Only the lines holding the word "nous" are wanted; copy each of them from the listing.

*** The data Section Begins ***

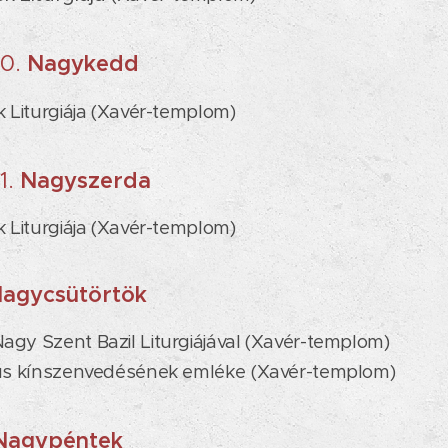
30.
Nagykedd
 Liturgiája
(Xavér-templom)
1.
Nagyszerda
 Liturgiája
(Xavér-templom)
agycsütörtök
gy Szent Bazil Liturgiájával (Xavér-templom)
tus kínszenvedésének emléke
(Xavér-templom)
Nagypéntek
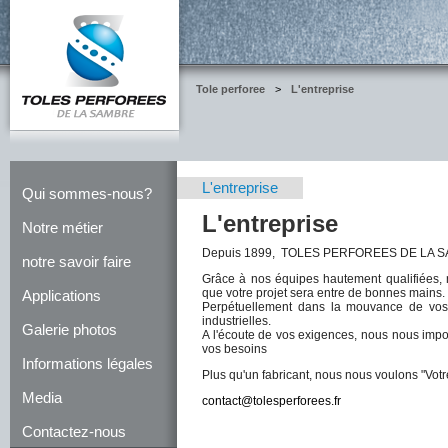
Tole perforee
>
L'entreprise
L'entreprise
Qui sommes-nous?
L'entreprise
Notre métier
Depuis 1899, TOLES PERFOREES DE LA SAMBR
notre savoir faire
Grâce à nos équipes hautement qualifiées, 
que votre projet sera entre de bonnes mains.
Applications
Perpétuellement dans la mouvance de vos 
industrielles.
Galerie photos
A l'écoute de vos exigences, nous nous impo
vos besoins
Informations légales
Plus qu'un fabricant, nous nous voulons "
Votr
Media
contact@tolesperforees.fr
Contactez-nous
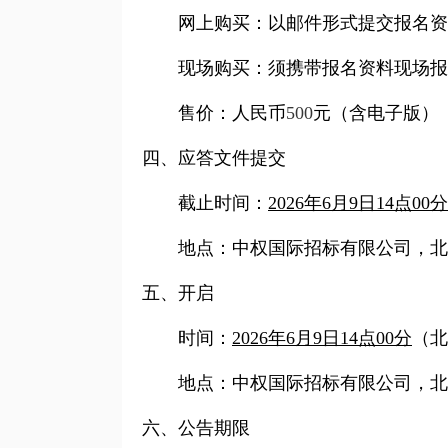
网上购买：以邮件形式提交报名资
现场购买：须携带报名资料现场报
售价：人民币
500
元（含电子版）
四、应答文件提交
截止时间：
2026
年
6
月
9
日
14
点
00
分
地点：中权国际招标有限公司，北
五、开启
时间：
2026
年
6
月
9
日
14
点
00
分
（北
地点：中权国际招标有限公司，北
六、公告期限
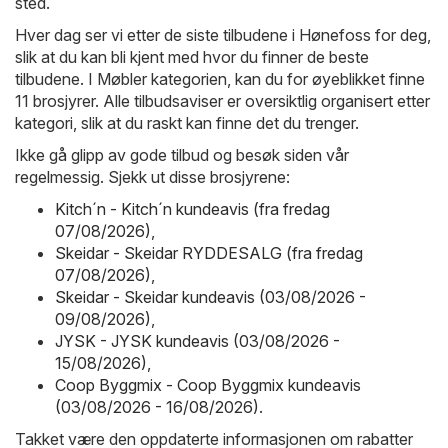
sted.
Hver dag ser vi etter de siste tilbudene i Hønefoss for deg,
slik at du kan bli kjent med hvor du finner de beste
tilbudene. I Møbler kategorien, kan du for øyeblikket finne
11 brosjyrer. Alle tilbudsaviser er oversiktlig organisert etter
kategori, slik at du raskt kan finne det du trenger.
Ikke gå glipp av gode tilbud og besøk siden vår
regelmessig. Sjekk ut disse brosjyrene:
Kitch´n - Kitch´n kundeavis (fra fredag
07/08/2026)
,
Skeidar - Skeidar RYDDESALG (fra fredag
07/08/2026)
,
Skeidar - Skeidar kundeavis (03/08/2026 -
09/08/2026)
,
JYSK - JYSK kundeavis (03/08/2026 -
15/08/2026)
,
Coop Byggmix - Coop Byggmix kundeavis
(03/08/2026 - 16/08/2026)
.
Takket være den oppdaterte informasjonen om rabatter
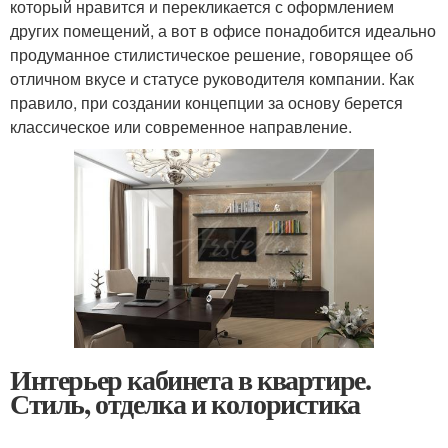
который нравится и перекликается с оформлением
других помещений, а вот в офисе понадобится идеально
продуманное стилистическое решение, говорящее об
отличном вкусе и статусе руководителя компании. Как
правило, при создании концепции за основу берется
классическое или современное направление.
Интерьер кабинета в квартире.
Стиль, отделка и колористика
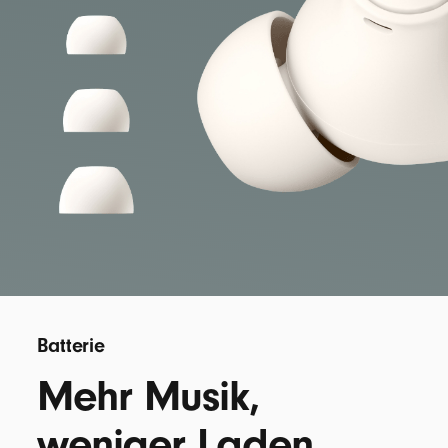
Batterie
Mehr Musik,
weniger Laden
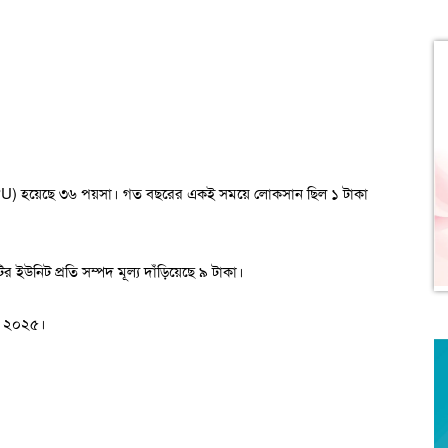
 (EPU) হয়েছে ৩৬ পয়সা। গত বছরের একই সময়ে লোকসান ছিল ১ টাকা
র ইউনিট প্রতি সম্পদ মূল্য দাঁড়িয়েছে ৯ টাকা।
্ট, ২০২৫।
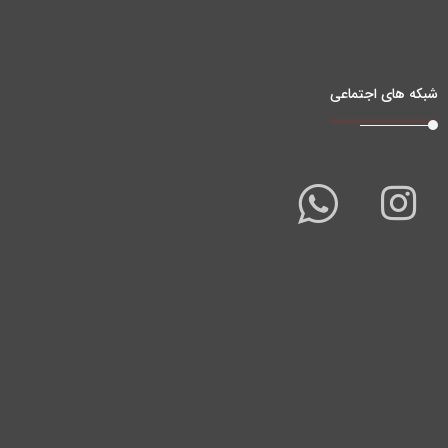
شبکه های اجتماعی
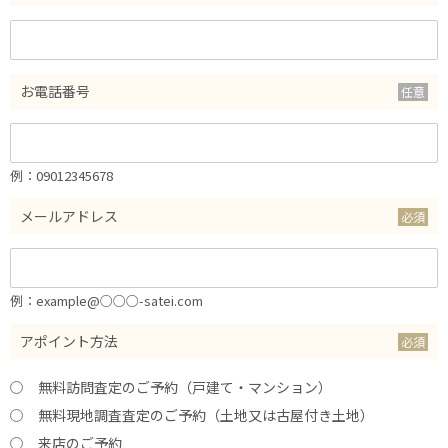
お電話番号
例：09012345678
メールアドレス
例：example@○○○-satei.com
アポイント方法
無料訪問査定のご予約（戸建て・マンション）
無料現地調査査定のご予約（土地又は古屋付き土地）
来店のご予約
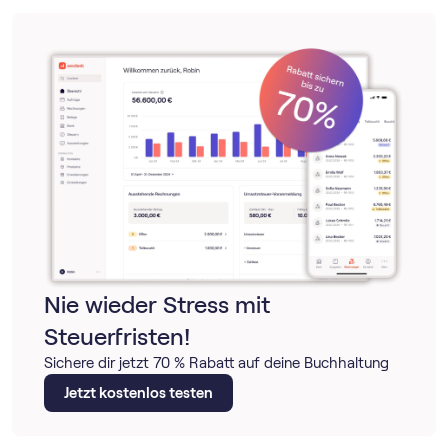
Nie wieder Stress mit
Steuerfristen!
Sichere dir jetzt 70 % Rabatt auf deine Buchhaltung
Jetzt kostenlos testen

*** The data Section Ends ***

» **Result below**
Qui sommes-nous?
A l'écoute de vos exigences, nous nous impo
Plus qu'un fabricant, nous nous voulons "
Contactez-nous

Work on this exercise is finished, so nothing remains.